(Dataset entries)
BEGIN

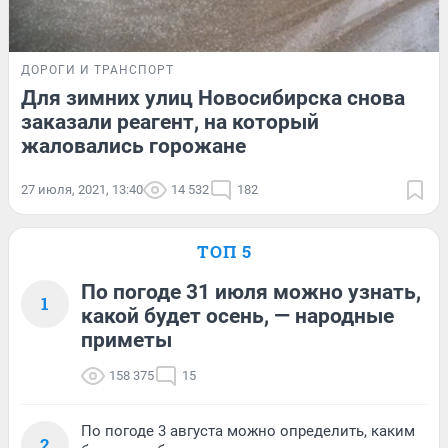
ДОРОГИ И ТРАНСПОРТ
Для зимних улиц Новосибирска снова
заказали реагент, на который
жаловались горожане
27 июля, 2021, 13:40
14 532
182
ТОП 5
По погоде 31 июля можно узнать,
1
какой будет осень, — народные
приметы
158 375
15
По погоде 3 августа можно определить, каким
2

END

- _Problem description_: Using the records above, please retype only the run of lines from the line holding "заказали реагент, на который" through the last line, both ends included.

- _Answer box_:
заказали реагент, на который
жаловались горожане
27 июля, 2021, 13:40
14 532
182
ТОП 5
По погоде 31 июля можно узнать,
1
какой будет осень, — народные
приметы
158 375
15
По погоде 3 августа можно определить, каким
2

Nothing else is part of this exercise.